Your Tax Problems
IRS Appeals: Your Second Chance
The IRS made a determination I disagree with. Can I appeal?
Yes! The IRS appeals process is one of the most important taxpayer rights, and it’s something I use regularly to get better outcomes for clients.
If you disagree with an IRS determination—whether it’s from an audit, a collection action, a penalty assessment, or any other IRS action—you generally have the right to appeal to the IRS Office of Appeals. This is an independent organization within the IRS that resolves disputes between taxpayers and the IRS.
Appeals are powerful because the Appeals Officers have more flexibility than regular IRS agents. They can consider “hazards of litigation”—meaning if your case went to Tax Court, what’s the likelihood you’d win? If there’s a reasonable chance you’d prevail in court, Appeals may settle for less than the full amount the IRS originally determined.
I recently handled an appeal for a Detroit medical practice. The IRS had audited three years of returns and assessed additional taxes of $78,000, claiming certain contract labor should have been classified as employees. We appealed, presented industry standards, showed their workers met independent contractor tests, and got the assessment reduced to $12,000.
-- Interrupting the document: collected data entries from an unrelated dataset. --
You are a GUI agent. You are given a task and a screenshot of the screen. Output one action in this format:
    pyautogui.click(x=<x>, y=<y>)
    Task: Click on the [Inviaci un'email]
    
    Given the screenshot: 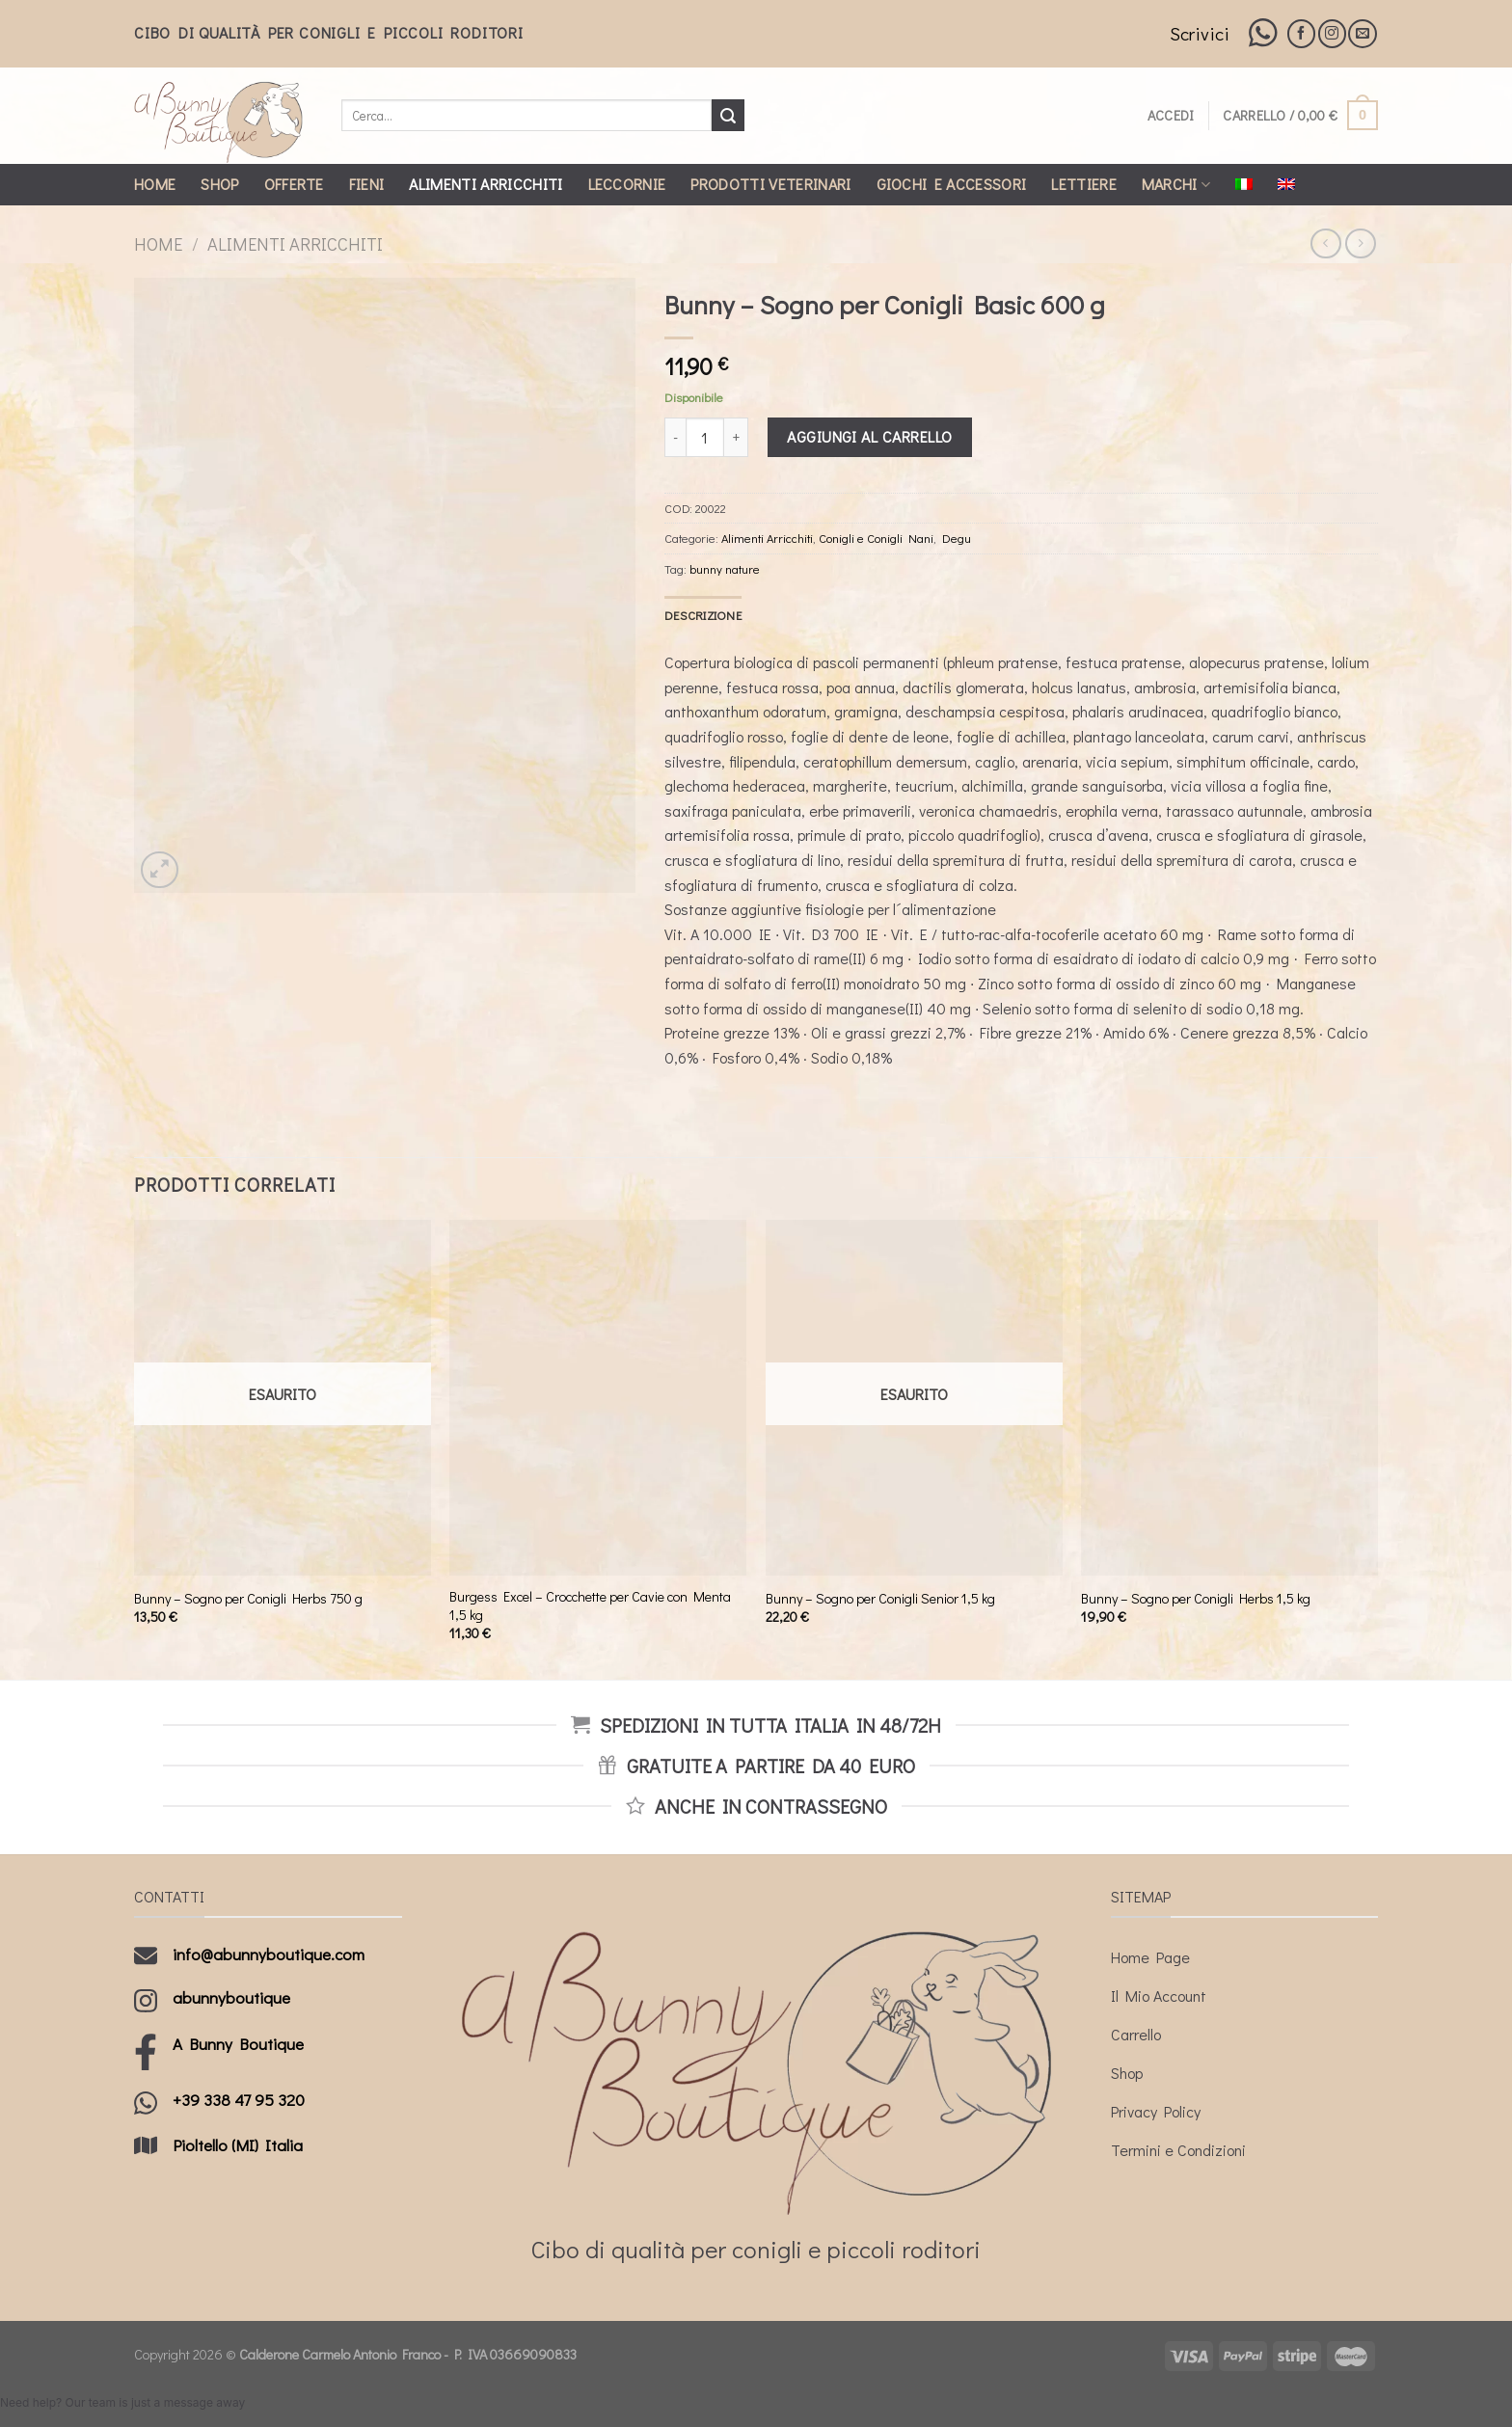 What is the action you would take?
    pyautogui.click(x=1362, y=33)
What’s the Collections Due Process appeal, and when should I use it?
The Collection Due Process (CDP) hearing is a specific type of appeal that happens when the IRS is taking or threatening to take collection action—typically a levy or lien.
When the IRS files a Notice of Federal Tax Lien or sends a Final Notice of Intent to Levy, you have 30 days to request a CDP hearing. This is incredibly important for several reasons:
Collection action stops: Once you request a CDP hearing, the IRS must pause collection actions while your hearing is pending.
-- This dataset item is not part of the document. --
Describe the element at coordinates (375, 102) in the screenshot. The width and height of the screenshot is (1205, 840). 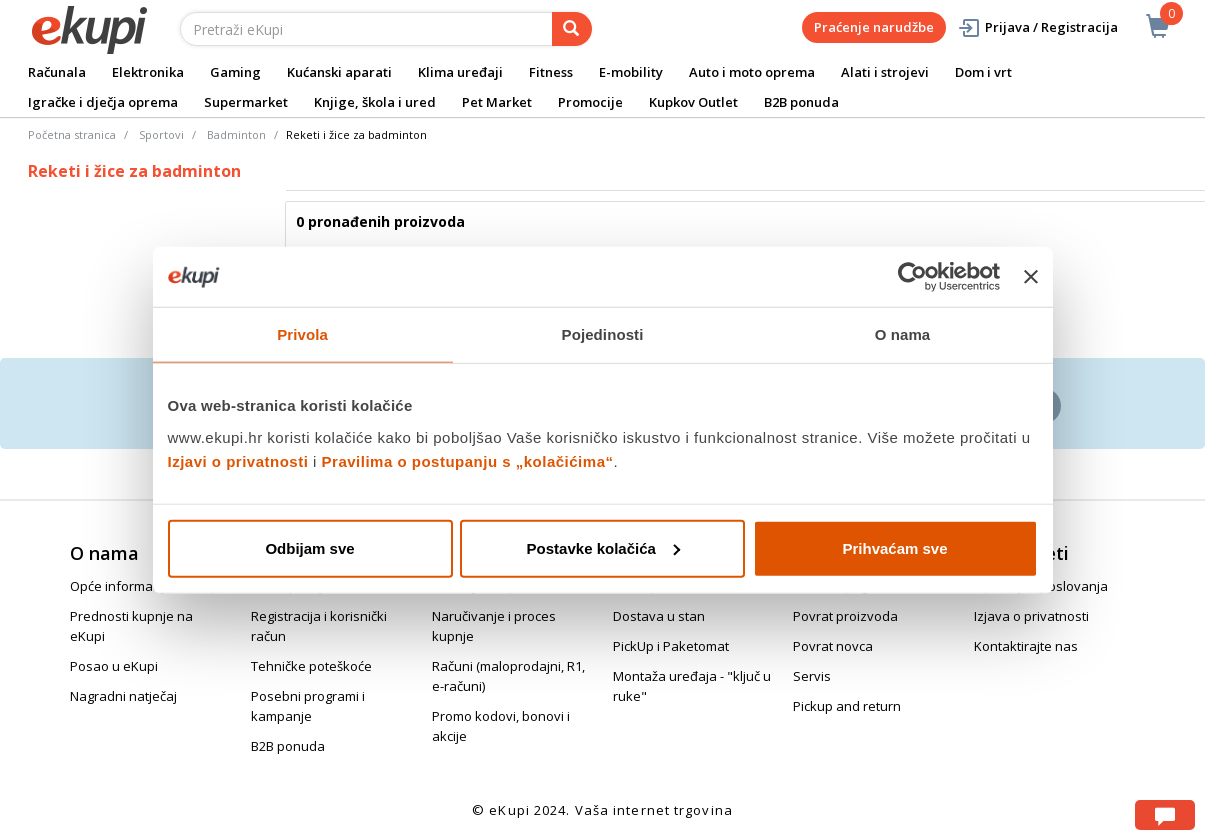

Review your case comprehensively: At the CDP hearing, you can challenge whether you actually owe the tax, propose collection alternatives, and raise any issues about the collection action.
Independent review: Your case goes to Appeals, not the revenue officer who’s been chasing you.
Extra time: The CDP process can take months, giving you breathing room to get your finances in order.
I used a CDP hearing to help a Chicago retail business owner facing levy action on his business bank account. The IRS was demanding full payment of $220,000 immediately. We requested the CDP hearing, which stopped the levy. At the hearing, we proposed an installment agreement that the original revenue officer had rejected. The Appeals Officer reviewed our financial documentation and approved the payment plan. The business was saved.